--- START ---
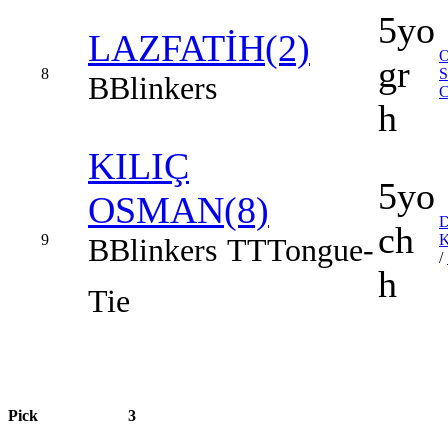
5yo
LAZFATİH(2)
gr
8
B
Blinkers
h
KILIÇ
5yo
OSMAN(8)
ch
9
B
Blinkers
TT
Tongue-
/
h
Tie
Pick
3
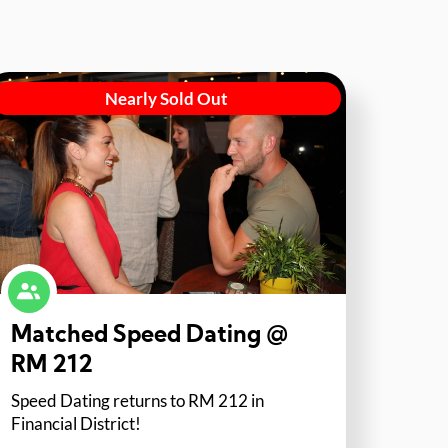
Nearly Sold Out
Matched Speed Dating @
RM 212
Speed Dating returns to RM 212 in
Financial District!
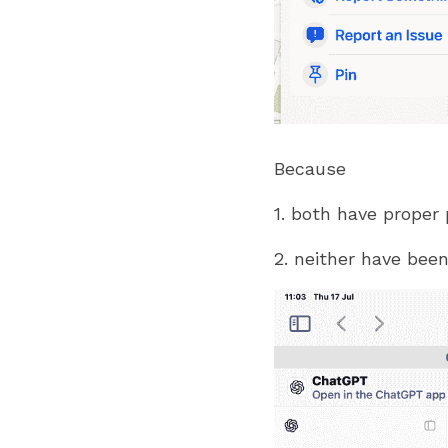
Because
1. both have proper
2. neither have been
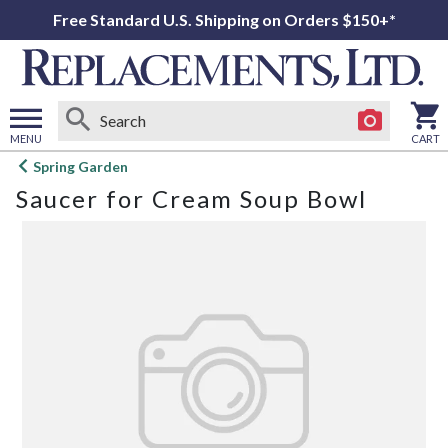
Free Standard U.S. Shipping on Orders $150+*
MENU
CART
Open
Spring Garden
main
Saucer for Cream Soup Bowl
menu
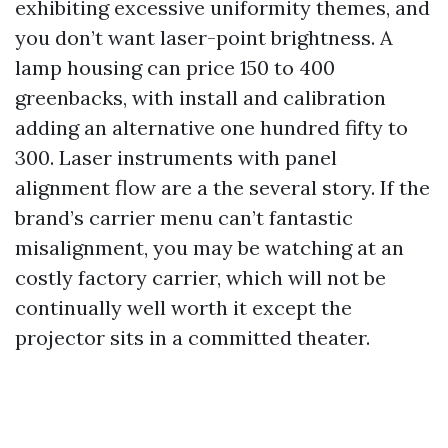
exhibiting excessive uniformity themes, and
you don’t want laser-point brightness. A
lamp housing can price 150 to 400
greenbacks, with install and calibration
adding an alternative one hundred fifty to
300. Laser instruments with panel
alignment flow are a the several story. If the
brand’s carrier menu can’t fantastic
misalignment, you may be watching at an
costly factory carrier, which will not be
continually well worth it except the
projector sits in a committed theater.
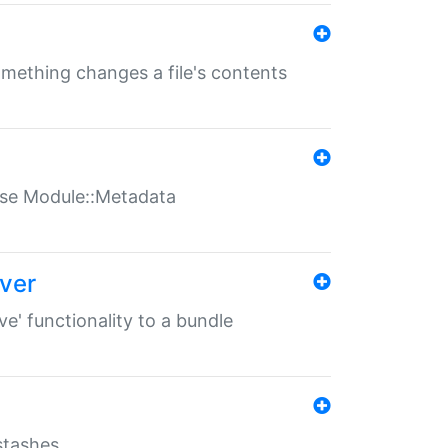
something changes a file's contents
t use Module::Metadata
over
ve' functionality to a bundle
 stashes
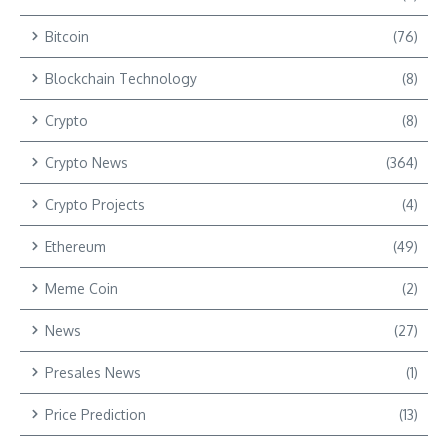
Bitcoin
(76)
Blockchain Technology
(8)
Crypto
(8)
Crypto News
(364)
Crypto Projects
(4)
Ethereum
(49)
Meme Coin
(2)
News
(27)
Presales News
(1)
Price Prediction
(13)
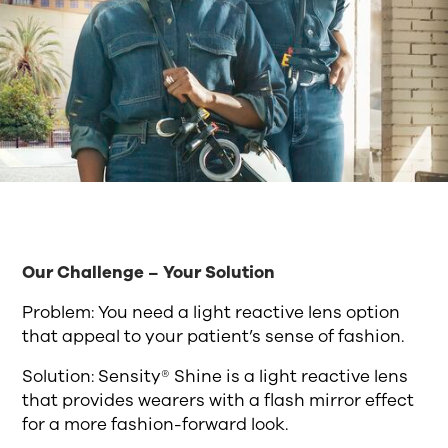
Our Challenge – Your Solution
Problem: You need a light reactive lens option
that appeal to your patient’s sense of fashion.
Solution: Sensity® Shine is a light reactive lens
that provides wearers with a flash mirror effect
for a more fashion-forward look.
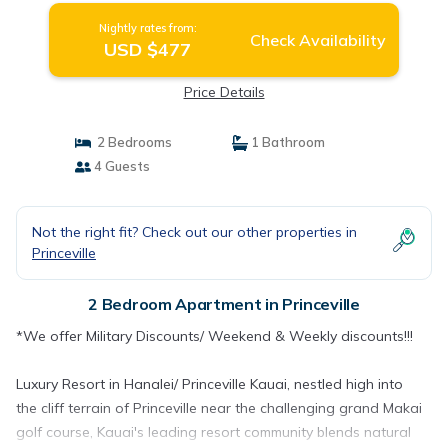
Nightly rates from:
Check Availability
USD $477
Price Details
2 Bedrooms
1 Bathroom
4 Guests
Not the right fit? Check out our other properties in
Princeville
2 Bedroom Apartment in Princeville
*We offer Military Discounts/ Weekend & Weekly discounts!!!
Luxury Resort in Hanalei/ Princeville Kauai, nestled high into
the cliff terrain of Princeville near the challenging grand Makai
golf course, Kauai's leading resort community blends natural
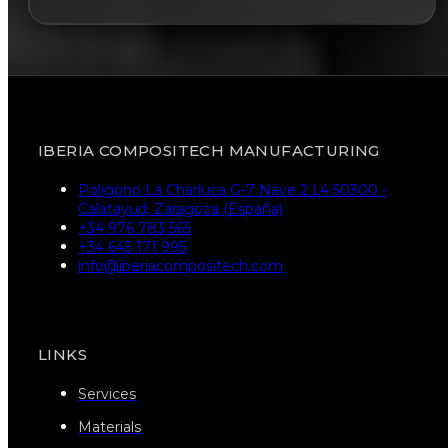
IBERIA COMPOSITECH MANUFACTURING
Poligono La Charluca G-7 Nave 2 L4 50300 -
Calatayud, Zaragoza (España)
+34 976 783 565
+34 645 171 995
info@iberiacompositech.com
LINKS
Services
Materials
--- END ---
• [PROBLEM DESCRIPTION]
All entries must be output unchanged, with every picture omitted.

• [TASK SOLUTION]
5yo
LAZFATİH(2)
gr
8
B
Blinkers
h
KILIÇ
5yo
OSMAN(8)
ch
9
B
Blinkers
TT
Tongue-
/
h
Tie
Pick
3
Nearly Sold Out
Matched Speed Dating @
RM 212
Speed Dating returns to RM 212 in
Financial District!
Because
1. both have proper
2. neither have been
Free Standard U.S. Shipping on Orders $150+*
MENU
CART
Open
Spring Garden
main
Saucer for Cream Soup Bowl
menu
exhibiting excessive uniformity themes, and
you don’t want laser-point brightness. A
lamp housing can price 150 to 400
greenbacks, with install and calibration
adding an alternative one hundred fifty to
300. Laser instruments with panel
alignment flow are a the several story. If the
brand’s carrier menu can’t fantastic
misalignment, you may be watching at an
costly factory carrier, which will not be
continually well worth it except the
projector sits in a committed theater.
something changes a file's contents
t use Module::Metadata
over
ve' functionality to a bundle
 stashes
Bitcoin
(76)
Blockchain Technology
(8)
Crypto
(8)
Crypto News
(364)
Crypto Projects
(4)
Ethereum
(49)
Meme Coin
(2)
News
(27)
Presales News
(1)
Price Prediction
(13)
Our Challenge – Your Solution
Problem: You need a light reactive lens option
that appeal to your patient’s sense of fashion.
Solution: Sensity® Shine is a light reactive lens
that provides wearers with a flash mirror effect
for a more fashion-forward look.
Nightly rates from:
Check Availability
USD $477
Price Details
2 Bedrooms
1 Bathroom
4 Guests
Not the right fit? Check out our other properties in
Princeville
2 Bedroom Apartment in Princeville
*We offer Military Discounts/ Weekend & Weekly discounts!!!
Luxury Resort in Hanalei/ Princeville Kauai, nestled high into
the cliff terrain of Princeville near the challenging grand Makai
golf course, Kauai's leading resort community blends natural
IBERIA COMPOSITECH MANUFACTURING
Poligono La Charluca G-7 Nave 2 L4 50300 -
Calatayud, Zaragoza (España)
+34 976 783 565
+34 645 171 995
info@iberiacompositech.com
LINKS
Services
Materials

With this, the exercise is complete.